Unfortunately, not schedulable as far as I know, the notification needs to be sent while the web worker is running. Again, I'd very much love be wrong about that, but I don't think there is any way for, just as an example, a habit tracking PWA to say "ask the user at 10:00AM every day if they've gone for a morning bike ride."

But you can get that behavior... if you set a web server and force the user to make an account and then log all of their habits in your server and then send out the notification yourself. Because... it's unfair for me to blame Google in this instance, I don't know it's their fault, but I do blame Google and I suspect it's their fault. I could be wrong though.

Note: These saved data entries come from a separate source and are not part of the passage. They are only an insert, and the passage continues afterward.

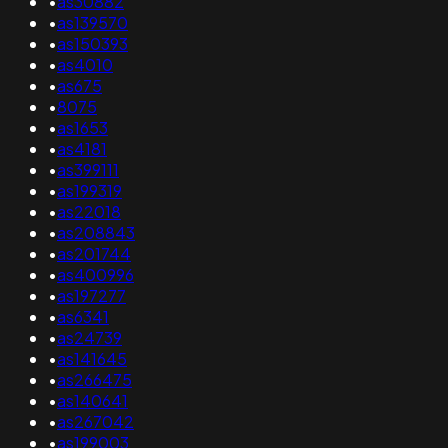
•
as30882
•
as139570
•
as150393
•
as4010
•
as675
•
8075
•
as1653
•
as4181
•
as399111
•
as199319
•
as22018
•
as208843
•
as201744
•
as400996
•
as197277
•
as6341
•
as24739
•
as141645
•
as266475
•
as140641
•
as267042
•
as199003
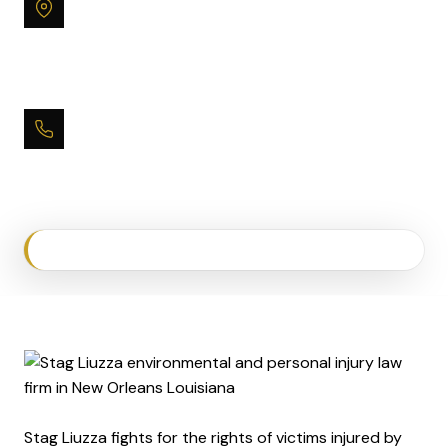
Office
One Canal Place
365 Canal Street, Suite 2850
New Orleans, LA 70130
Phone
(504) 593-9600
Stag Liuzza fights for the rights of victims injured by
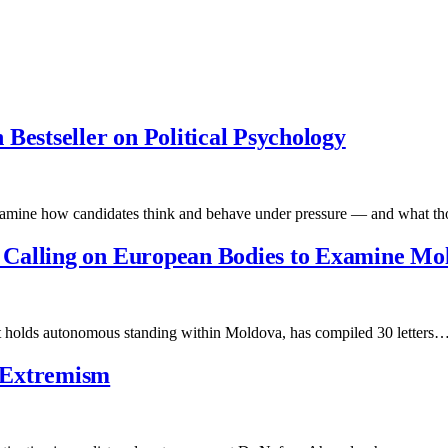
Bestseller on Political Psychology
 examine how candidates think and behave under pressure — and what 
Calling on European Bodies to Examine Mol
at holds autonomous standing within Moldova, has compiled 30 letters
 Extremism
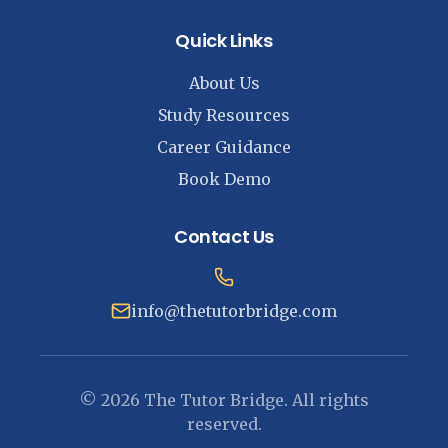
Quick Links
About Us
Study Resources
Career Guidance
Book Demo
Contact Us
info@thetutorbridge.com
© 2026 The Tutor Bridge. All rights
reserved.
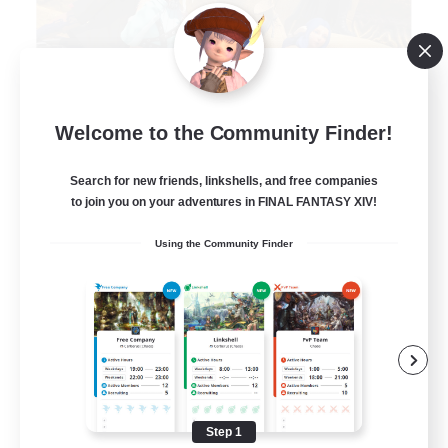
Degen Den
Welcome to the Community Finder!
Recruiting Additional Members
Balmung [Crystal]
Search for new friends, linkshells, and free companies
100
Recruiting
to join you on your adventures in FINAL FANTASY XIV!
Using the Community Finder
LGBTQIA+
Beginner & Novice Friendly
Work-life Balance
Casual/Laid-back
Socially Active
Step 1
EN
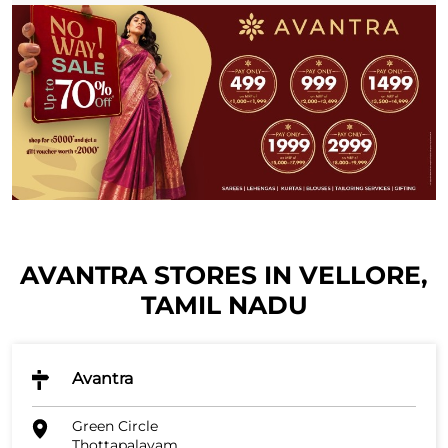
AVANTRA STORES IN VELLORE,
TAMIL NADU
Avantra
Green Circle
Thottapalayam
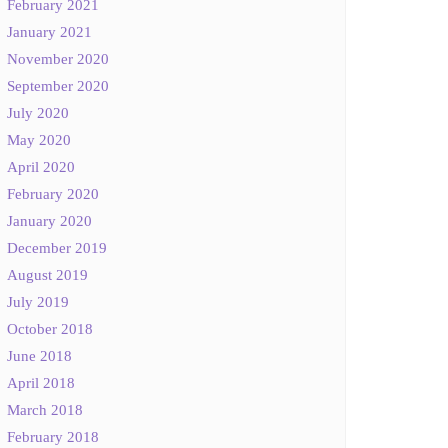
February 2021
January 2021
November 2020
September 2020
July 2020
May 2020
April 2020
February 2020
January 2020
December 2019
August 2019
July 2019
October 2018
June 2018
April 2018
March 2018
February 2018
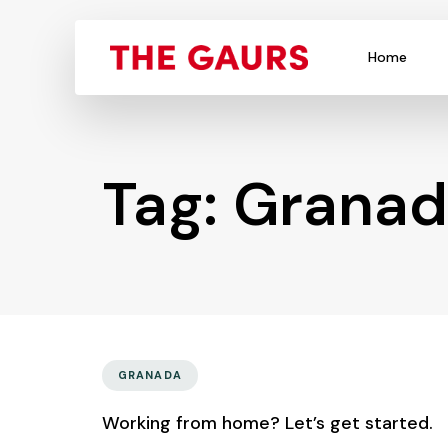
Home
Tag: Grana
GRANADA
Working from home? Let’s get started.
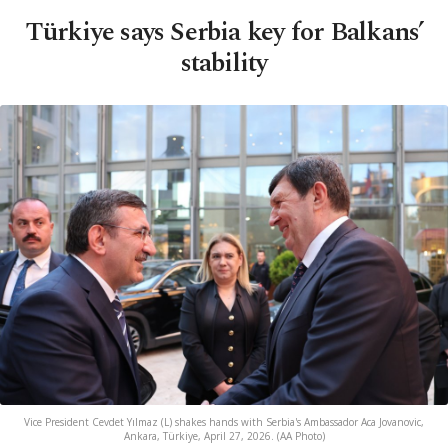
Türkiye says Serbia key for Balkans’
stability
Vice President Cevdet Yılmaz (L) shakes hands with Serbia's Ambassador Aca Jovanovic,
Ankara, Türkiye, April 27, 2026. (AA Photo)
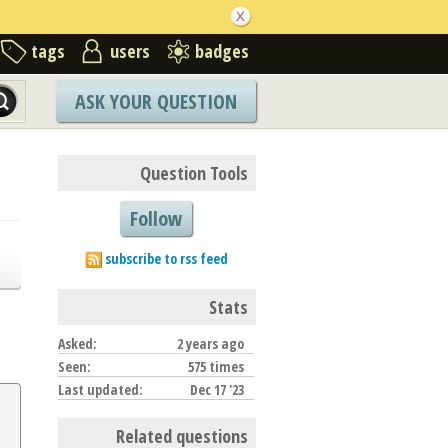
tags
users
badges
ASK YOUR QUESTION
Question Tools
Follow
subscribe to rss feed
Stats
Asked:
2 years ago
Seen:
575 times
Last updated:
Dec 17 '23
Related questions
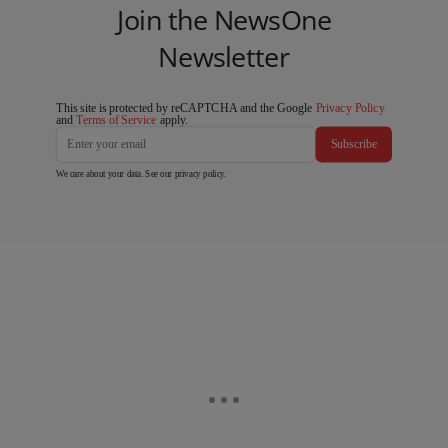
Join the NewsOne
Newsletter
This site is protected by reCAPTCHA and the Google
Privacy Policy
and
Terms of Service
apply.
Subscribe
We care about your data. See our
privacy policy
.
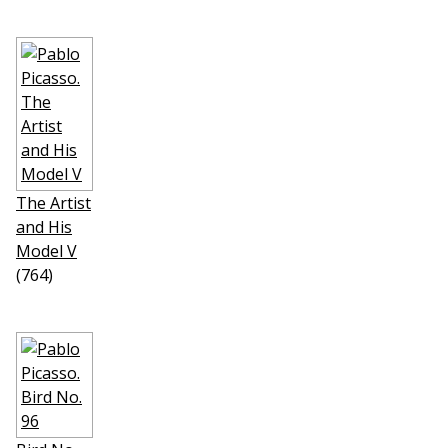
The Artist
and His
Model V
(764)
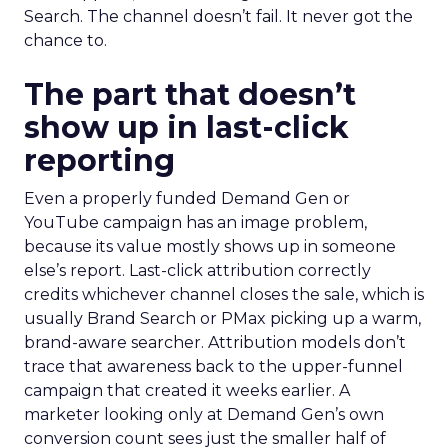
Search. The channel doesn’t fail. It never got the
chance to.
The part that doesn’t
show up in last-click
reporting
Even a properly funded Demand Gen or
YouTube campaign has an image problem,
because its value mostly shows up in someone
else’s report. Last-click attribution correctly
credits whichever channel closes the sale, which is
usually Brand Search or PMax picking up a warm,
brand-aware searcher. Attribution models don’t
trace that awareness back to the upper-funnel
campaign that created it weeks earlier. A
marketer looking only at Demand Gen’s own
conversion count sees just the smaller half of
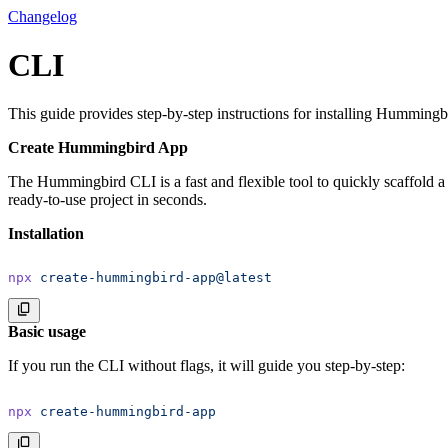
Changelog
CLI
This guide provides step-by-step instructions for installing Hummingbir
Create Hummingbird App
The Hummingbird CLI is a fast and flexible tool to quickly scaffold a
ready-to-use project in seconds.
Installation
npx
 create-hummingbird-app@latest
Basic usage
If you run the CLI without flags, it will guide you step-by-step:
npx
 create-hummingbird-app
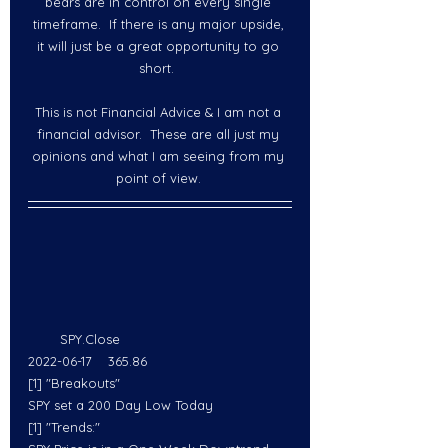
bears are in control on every single 
timeframe.  If there is any major upside, 
it will just be a great opportunity to go 
short.  
This is not Financial Advice & I am not a 
financial advisor.  These are all just my 
opinions and what I am seeing from my 
point of view. 
        SPY.Close
2022-06-17    365.86
[1] "Breakouts"
SPY set a 200 Day Low Today
[1] "Trends:"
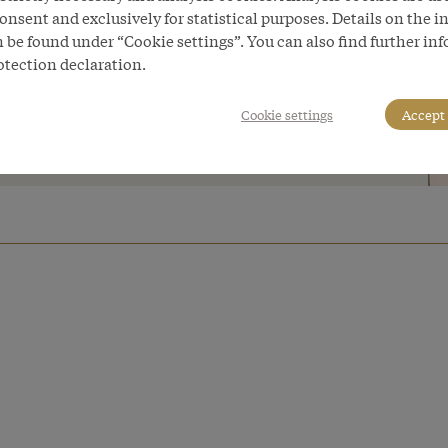
tered several times. These differences
onsent and exclusively for statistical purposes. Details on the i
 be found under “Cookie settings”. You can also find further in
reak of armed conflict between
otection declaration.
e Iron’.
Cookie settings
Accept 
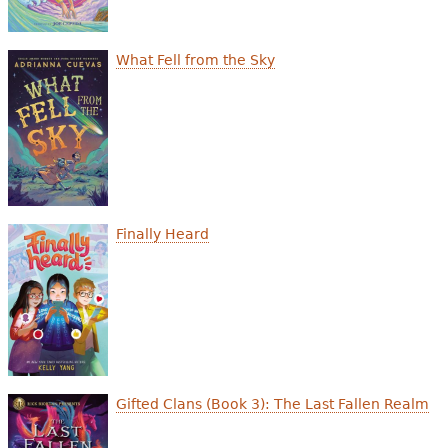
What Fell from the Sky
Finally Heard
Gifted Clans (Book 3): The Last Fallen Realm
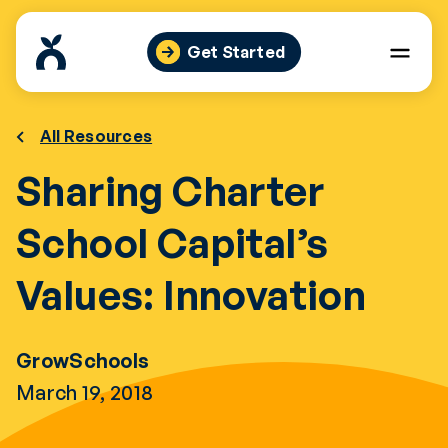
Skip
to
Get Started
content
All Resources
Sharing Charter
School Capital’s
Values: Innovation
GrowSchools
March 19, 2018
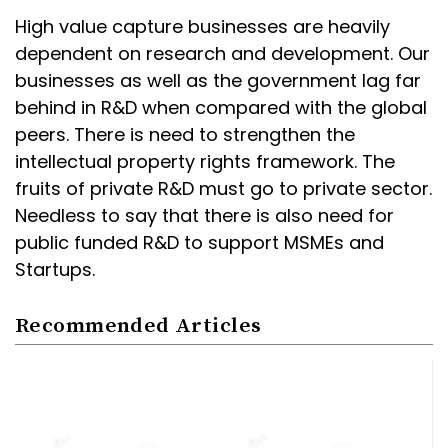
High value capture businesses are heavily
dependent on research and development. Our
businesses as well as the government lag far
behind in R&D when compared with the global
peers. There is need to strengthen the
intellectual property rights framework. The
fruits of private R&D must go to private sector.
Needless to say that there is also need for
public funded R&D to support MSMEs and
Startups.
Recommended Articles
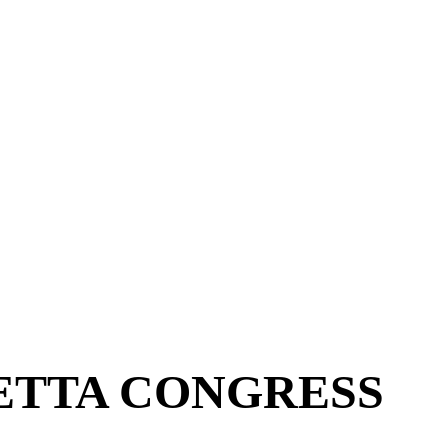
ETTA CONGRESS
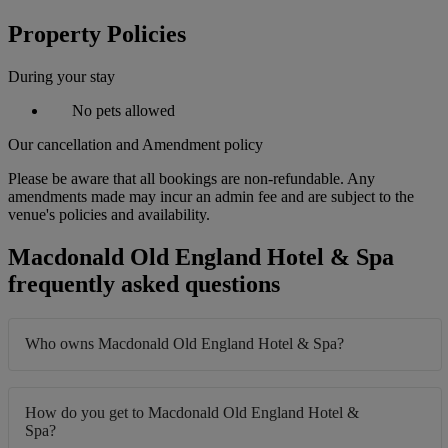
Property Policies
During your stay
No pets allowed
Our cancellation and Amendment policy
Please be aware that all bookings are non-refundable. Any
amendments made may incur an admin fee and are subject to the
venue's policies and availability.
Macdonald Old England Hotel & Spa
frequently asked questions
Who owns Macdonald Old England Hotel & Spa?
How do you get to Macdonald Old England Hotel &
Spa?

I don't know how fine grained you want your notifications to be, but you can get pretty far without storing user data by splitting notifications by topic on the queue, or by filtering client-side in the service worker itself.

But even then, the UX seems pretty bad; when I first created an app with web push, a few years ago, there was zero guarantee that notifications would ever show up, and they seemed to fall through very often, when the client (at least with Firefox Android) sits in the background; https://stackoverflow.com/q/60809681

i can't tell if the situation has improved recently -- anecdotally it seems like it's a bit better now -- but depending on what sort of notifications you want to push, that quickly becomes a complete showstopper.


> there was zero guarantee that notifications would ever show up, and they seemed to fall through very often, when the client (at least with Firefox Android) sits in the background

That could also be a longer conversation, but yeah, that was also my conclusion, and again... I don't have proof that this is Google's fault, but it stands out to me that notifications as they're built today are primarily useful for spammy advertisements and engagement requests and are extremely unreliable for everything else.

If your primary use case for notifications is telling the user that your blog published a new article or reminding them to check into their account or advertising a sale, then notifications are great; and you don't really care about reliability in that instance.

If you want notifications to be something the user can really rely on, ie calendar appointments, sign-in attempts, etc... they don't seem like they're trustworthy enough to do that.

Of course, we need those OS-level restrictions around notifications to stop abuse and spam, but that's only because it's super-easy to start spamming the user in the first place. And my pet conspiracy theory is that Google on some level looked at notifications and said "it's more important that it be easy for a blog to get somebody to click yes on this, than it is for us to build a transparent process to the user that would allow us to make the delivery more granular and more reliable." Instead of making it harder for websites to get notifications permissions in the first place, Google made them less reliable; the model is that you will have a bunch of sites that can spam you but they'll spam you unreliably.

Again, I can't prove that, and maybe things have improved, but it's just weird how the entire spec seems designed around advertisements/spam, even to the detriment of everything else.


You don't need an account and you can encrypt the message before queuing it on the server. Silly stupidity inefficient and won't work offline but it is quite easy to make a generic push message scheduling server that just pushes around blobs as requested by client-side code.


That's an interesting point. It's still pretty messy and inefficient, but you're right, you could at least get away with not exposing user data, even if you're still transmitting it around.

That's a good suggestion, I should play around with that some time.